The consensus is growing that opioids are not proper to prescribe for some pain management conditions, according to Dr. David Moltz, a physician in the addiction resource center at Mid Coast Hospital in Brunswick.
“We have been trained that pain is under treated and that addiction can’t happen,” Moltz said Jan. 15. “There is recognition that opiates are not appropriate for some kind of pain, such as back pain. We need to keep reminding ourselves of the risks.”
Moltz said tighter controls on prescribing opioids has led to the shift to heroin use.
“I think simultaneously, heroin is more available and cheaper as prescription drugs become less available,” he said.
There is a place for opioids in pain management, he added.
“For acute, post-surgical or post-accident pain, opiates can be really good with small doses and frequent follow up. I am comfortable with that,” he said.
Dr. Mark Fourre, who is chief medical officer at Lincoln Health in Boothbay and chief health affairs officer at Maine Health, acknowledged that shifting care options is not always well received. The shift in pain management will also require hard conversations with patients.
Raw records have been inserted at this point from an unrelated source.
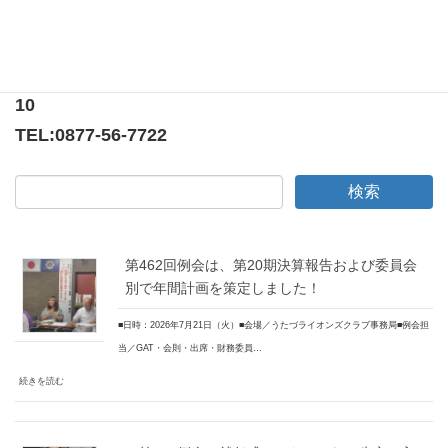
〒769-0205
香川県綾歌郡宇多津町浜5番丁65番地
ニューオーヨシステートリーマンション テナント
10
TEL:
0877-56-7722
第462回例会は、第20期決算報告および委員会
別で年間計画を策定しました！
■日時：2026年7月21日（火）■会場／うたづライオンズクラブ事務局■例会担
当／GAT・会則・出席・財務委員…
続きを読む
“I think there is increasingly accepted and broad understanding that the increased use of narcotics for the management of pain has had unexpected and significantly negative consequences,” Fourre said.
“I think one of the parts is, there is sometimes not a recognition of how difficult these situations can be,” he said. “I have seen frightening interactions and aggressive patients.”
Smith, Moltz and Fourre agreed patients getting opioid prescriptions should take urine tests to determine what other drugs they may be using.
Benson, who said she eventually lost count of how many times she entered treatment programs, is forging ahead on her own.
“I completed an intense, nine-week training in the fall of 2012,” she said. “I have not used an opiate or any pharmaceutical medications since the spring of 2013.”
Smith said it will take time for any changes to have a wider effect.
“While we are doing a lot, the numbers are not improving,” he said. “But people have to be somewhat patient, it took 10 or 15 years to get to where we are, it will take us awhile to get back to where we should be.”
Kelly Benson leads a Portland yoga class for students recovering from substance abuse disorders. She began using heroin after being prescribed narcotics following surgery.